What does the size of the pixel mean? First, you get much more detail with a larger pixel size, because the image that’s transferred through the optics and onto the sensor is going to be captured more faithfully. It’s why your old 110 or disc film camera took such shitty pictures, and your 35mm camera didn’t; the larger a camera’s format, the more area it had to capture the image. A small pixel size also limits the dynamic range, or the amount of range between highlight and shadow. If you’re ever tried to take a picture with your cell phone when an extremely bright light was in the image, and you got a shot of a bright ball of white surrounded by darkness, it’s because your camera couldn’t handle the dynamic range between the two. And also, the smaller the pixel, the more noise that’s added to the picture, especially in low light conditions.

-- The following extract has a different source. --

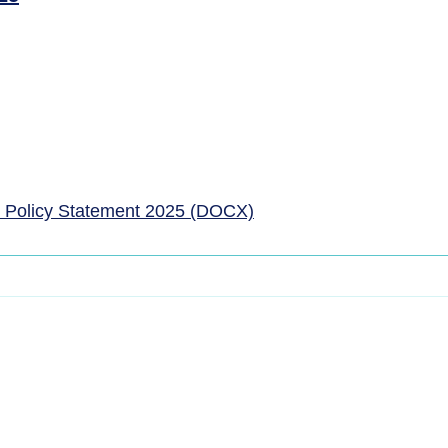
 Policy Statement 2025 (DOCX)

That doesn’t mean all high-megapixel cameras are junk, just high-megapixel cameras with small image sensors. If you go pick up a Nikon D800, it’s a 36 megapixel camera, but it’s got a 24 x 35.9 mm sensor, so it’s a 4.88 micron pixel pitch. That’s not quite the 7ish of NASA’s camera, but it’s much better than the 1.4 of an iPhone. Of course, that D800 is going to cost you three grand plus lenses, and it’s not going to fit in your pocket or make phone calls or play Angry Birds.
There are a bunch of other factors involved in the difference between the Curiosity’s cameras and the ones on your phone. First, your phone doesn’t have to deal with radiation or temperature extremes. Also, they shopped around for a camera in 2004, and then tested the living fuck out of it before putting it on a rocket for space. Your camera phone probably has a couple of tiny plastic lenses, while NASA hung much more complex optics off of their units. And their budget was slightly bigger than that of a cell phone manufacturer, so they didn’t have to pinch pennies on the sensors they used. And NASA typically takes a bunch of pictures, sends them on the slow link back to earth, then stitches them into the much larger images that you see.
It’s a shame that people are taught to judge hardware by numbers like this, and that we’re marketed hardware based on them. I remember when I worked at Samsung, a meeting erupted into a giant argument, because everyone but me and another guy believed — KNEW — that a higher megapixel camera was always better, because… it had more megapixels. It’s like when people talk about how their computer is so much better because it has a higher clock speed, without mentioning that their OS is burning way more cycles running crapware and antivirus software. The 450 horsepower in a 36,000 pound low-geared John Deere is not better than the 430 horsepower in a 3200 pound Corvette. It isn’t.